WHAT THE TASK REQUIRES: Look for the line that contains "Vergangenen Freitag trafen"; output that line and every line after it exactly, through the final line of the material below, and nothing else.
Top of TASK INPUT
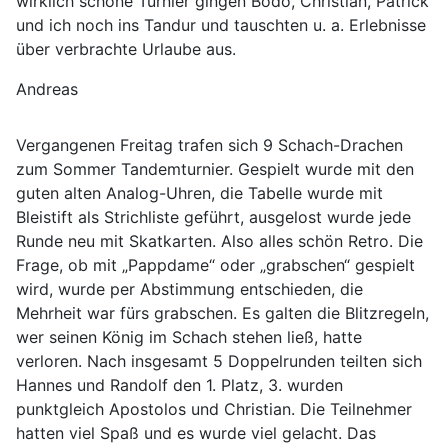
wirklich schöne Turnier gingen Bodo, Christian, Patrick
und ich noch ins Tandur und tauschten u. a. Erlebnisse
über verbrachte Urlaube aus.
Andreas
Vergangenen Freitag trafen sich 9 Schach-Drachen
zum Sommer Tandemturnier. Gespielt wurde mit den
guten alten Analog-Uhren, die Tabelle wurde mit
Bleistift als Strichliste geführt, ausgelost wurde jede
Runde neu mit Skatkarten. Also alles schön Retro. Die
Frage, ob mit „Pappdame“ oder „grabschen“ gespielt
wird, wurde per Abstimmung entschieden, die
Mehrheit war fürs grabschen. Es galten die Blitzregeln,
wer seinen König im Schach stehen ließ, hatte
verloren. Nach insgesamt 5 Doppelrunden teilten sich
Hannes und Randolf den 1. Platz, 3. wurden
punktgleich Apostolos und Christian. Die Teilnehmer
hatten viel Spaß und es wurde viel gelacht. Das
Bottom of TASK INPUT
TASK RESULT:
Vergangenen Freitag trafen sich 9 Schach-Drachen
zum Sommer Tandemturnier. Gespielt wurde mit den
guten alten Analog-Uhren, die Tabelle wurde mit
Bleistift als Strichliste geführt, ausgelost wurde jede
Runde neu mit Skatkarten. Also alles schön Retro. Die
Frage, ob mit „Pappdame“ oder „grabschen“ gespielt
wird, wurde per Abstimmung entschieden, die
Mehrheit war fürs grabschen. Es galten die Blitzregeln,
wer seinen König im Schach stehen ließ, hatte
verloren. Nach insgesamt 5 Doppelrunden teilten sich
Hannes und Randolf den 1. Platz, 3. wurden
punktgleich Apostolos und Christian. Die Teilnehmer
hatten viel Spaß und es wurde viel gelacht. Das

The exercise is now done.